Changement radical d’ambiance avec le groupe de la saxophoniste et chanteuse Lisa Cat-Berro, inspirée par des chansons pop-folk américaines. Le chant en anglais influencé notoirement par Joni Mitchell et Emmylou Harris s’accole aux fulgurances du guitariste Julien Omé qui fait parler la poudre. Stéphane Decolly fait chanter sa basse sur la belle ballade « Changing Times » ; quant au batteur Nicolas Larmignat, il ne ménage pas ses efforts en installant des rythmes appuyés qui contrastent avec certaines séquences vocales idéalistes et ingénues.

Voici le quintet Nubu, l’un des finalistes du dispositif Jazz Migration.
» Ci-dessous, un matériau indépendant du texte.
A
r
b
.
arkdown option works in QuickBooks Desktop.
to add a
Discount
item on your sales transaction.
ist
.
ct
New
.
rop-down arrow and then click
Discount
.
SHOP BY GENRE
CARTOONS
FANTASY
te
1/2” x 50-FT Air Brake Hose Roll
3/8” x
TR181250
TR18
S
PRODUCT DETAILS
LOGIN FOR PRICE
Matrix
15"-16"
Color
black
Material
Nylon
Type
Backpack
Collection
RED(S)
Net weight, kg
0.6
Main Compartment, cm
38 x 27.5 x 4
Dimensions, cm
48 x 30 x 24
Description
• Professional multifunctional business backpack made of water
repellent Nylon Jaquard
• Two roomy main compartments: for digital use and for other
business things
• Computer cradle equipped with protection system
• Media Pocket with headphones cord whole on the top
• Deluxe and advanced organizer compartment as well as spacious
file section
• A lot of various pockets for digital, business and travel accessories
Ancêtre du tuba, le serpent manié par Elisabeth Coxall fait entendre son chant séculaire dans des airs folk inspirés de la tradition orale anglo-saxonne. Remarqué·es, la contrebassiste Marion Ruault et le tromboniste Thibaut du Cheyron apportent tous deux un supplément d’âme à cette musique gracieuse.
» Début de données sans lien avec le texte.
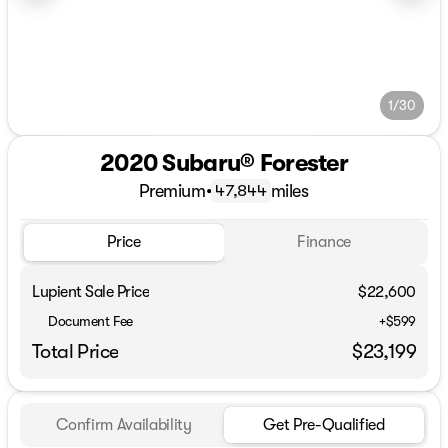
1/30
2020 Subaru® Forester
Premium
•
miles
47,844
Price
Finance
Lupient Sale Price
$22,600
Document Fee
+$599
Total Price
$23,199
Confirm Availability
Get Pre-Qualified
Eric Echampard, Andy Emler, Claude Tchamitchian © Christophe Charpenel

Un sentiment de plénitude se dégage lors de la prestation du trio ETE pour l’ultime concert du festival. Depuis une bonne vingtaine d’années, ces trois musiciens ne cessent de renouveler leur langage et, avec There Is Another Way, leurs interactions s’affinent tout en privilégiant l’abstraction. Les rebondissements se succèdent et l’auditoire prend soin de ne pas applaudir entre les compositions fertiles qui s’imbriquent les unes aux autres. Les ponctuations franches de la grosse caisse tranchent avec les cymbales caressées par Éric Échampard. Le batteur installe des schémas mélodiques et la ferveur avec laquelle il souligne les climats impressionnistes d’Andy Emler régale le public. Cet équilibre instrumental se concrétise avec les couleurs sombres déployées à l’archet par Claude Tchamitchian. L’unité musicale de ce trio soudé porte au plus haut les atmosphères contrastées, comme la programmation de cette édition pleinement réussie de Jazz Campus en Clunisois.